Assessing the damage after tech's worst selloff since 2022

Market Perspective

July 25, 2024

What happened

On Wednesday, equity markets saw a broad-based selloff, led by technology stocks. The S&P 500’s decline of 2.3% was the worst selloff since December 2022 and the first 2% down day since February 2023. The S&P 500 technology sector declined over 4% and is down about 9% since its peak earlier this month.

The impetus for the decline appeared to be underwhelming earnings reports, including two of the “Magnificent 7” stocks – Tesla and Alphabet – which slid 12% and 5%, respectively. The de-risking in tech bled to other areas of the market such as small cap stocks, which also pulled back more than 2%, following a sharp runup over recent weeks.               

Our take

This choppier market action of late, which we have been anticipating, likely has further to go in terms of price and time. Still, our base case is the longer-term bull market remains intact. Indeed, with stocks, it’s often two steps forward, one step back.

For context, from the April market low to the recent peak, the S&P 500 had gained about 14%, which was approaching the median rebound of about 17% that we have seen following past drawdowns since 2009. And given these gains, we have been expecting a choppier environment as we move into the historically more challenging seasonal period.

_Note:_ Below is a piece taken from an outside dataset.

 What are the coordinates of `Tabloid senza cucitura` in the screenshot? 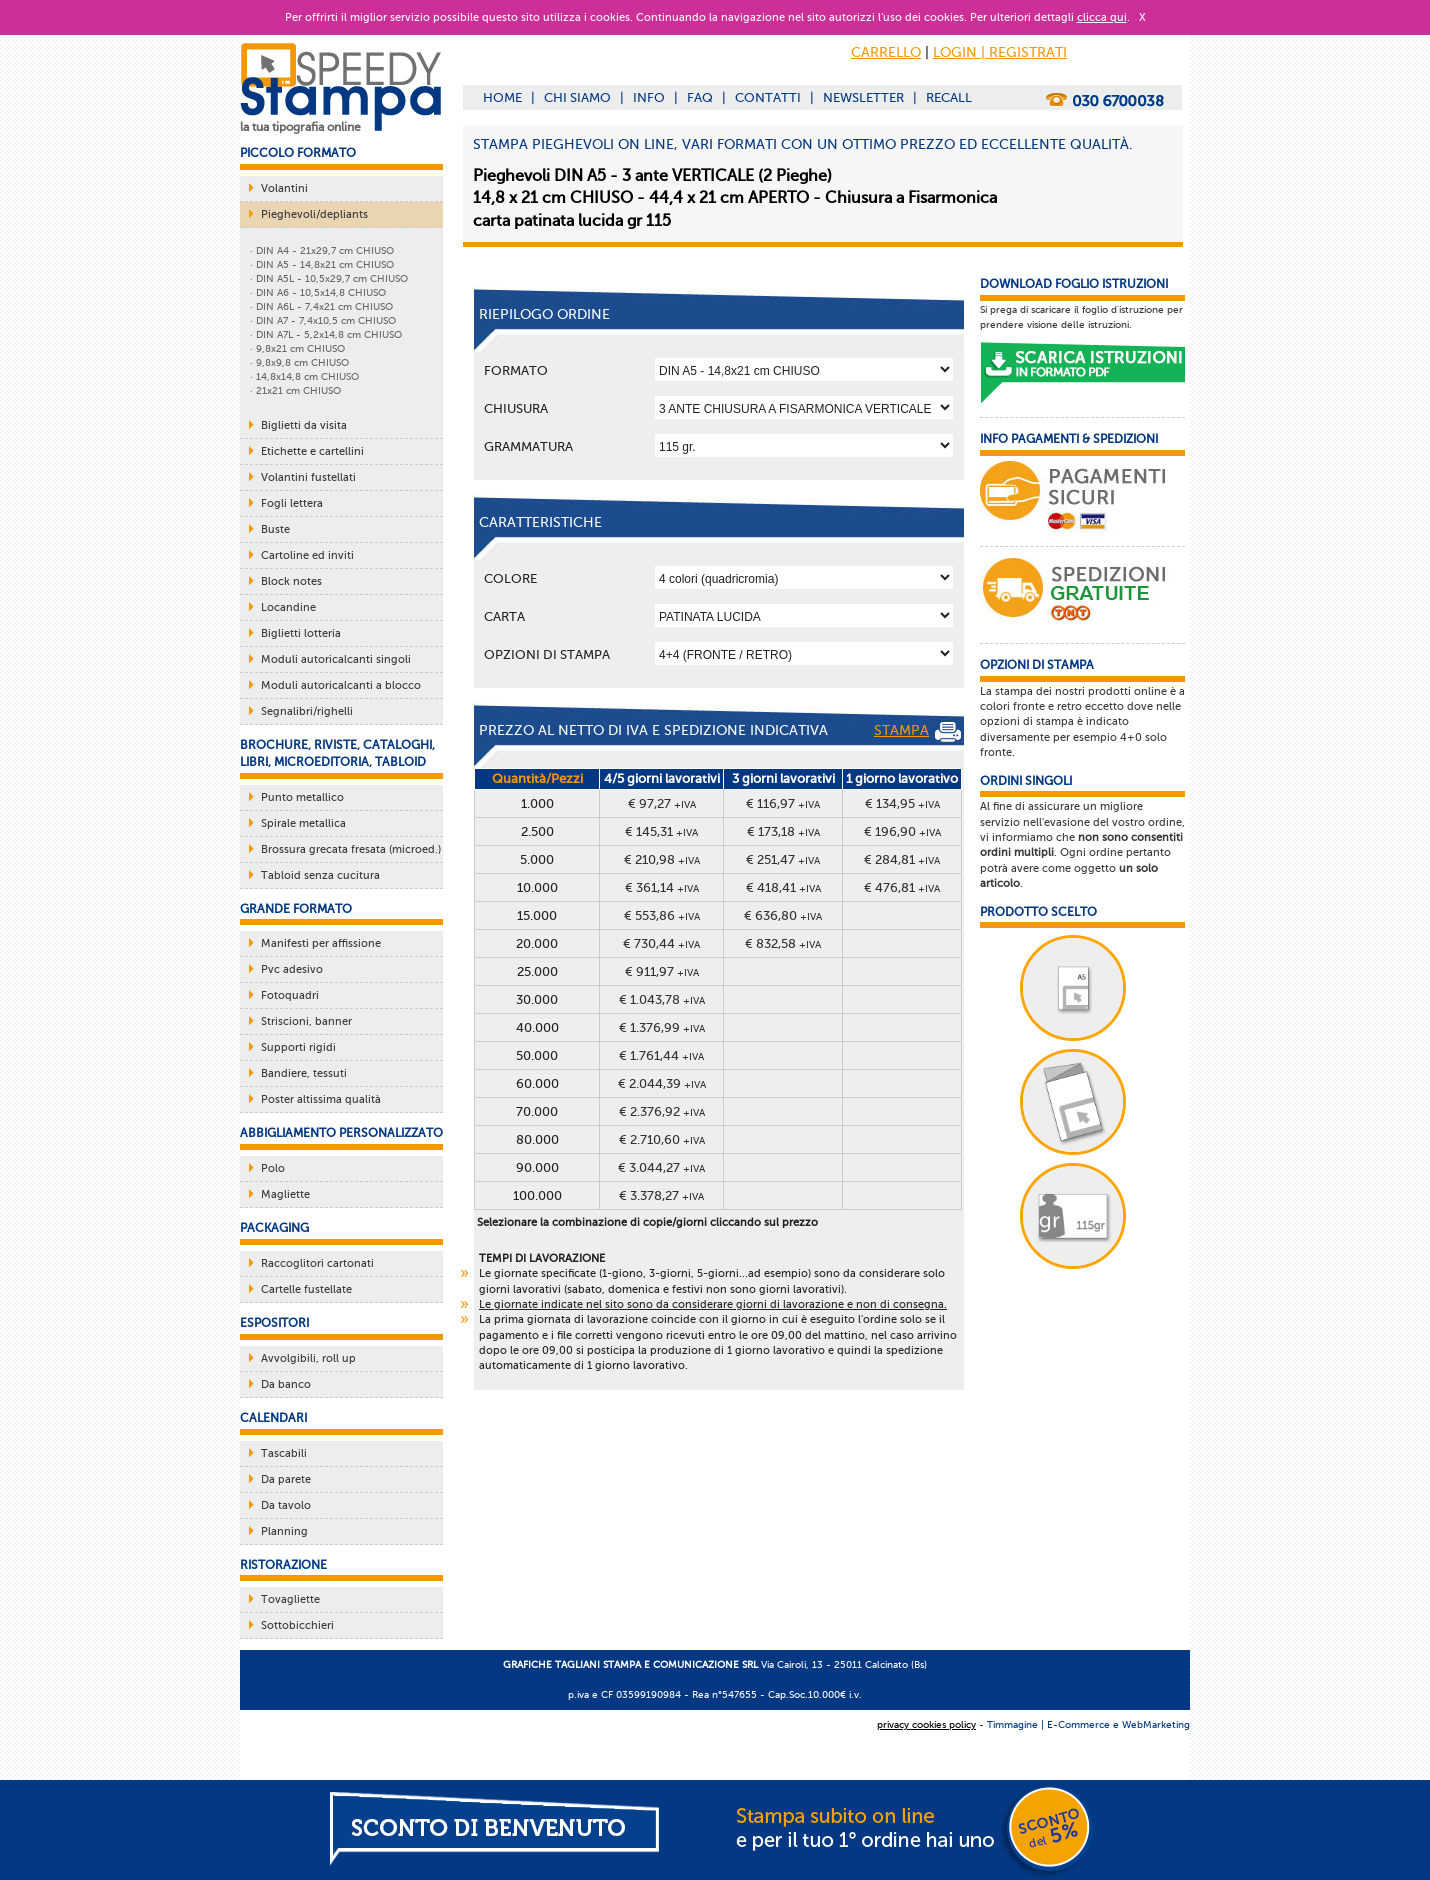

Moreover, even though the S&P 500 historically has tended to add to gains by year end following strong first halves (average +9% additional return), there have often been hiccups along the way. Indeed, the market has averaged a maximum peak-to-trough pullback of 9% at some point in the second half following strong first halves.

Notably, the S&P 500 has averaged three market pullbacks of at least 5% per year historically versus only one so far this year. While always uncomfortable and typically accompanied by bad news, pullbacks are the admission price to the stock market. This is what provides the potential for higher longer-term returns relative to most other asset classes.

In late June, we downgraded our short-term view of the tech sector following its strongest two-month outperformance cycle since 2002. Our work suggested the rubber band had become too stretched and expectations too high in the short term. Indeed, prior to the recent sharp pullback, the sector had been up 36% year to date; even with the recent setback, it remains up 23%. We maintain a favorable longer-term view of the sector, but this corrective period likely has further to go.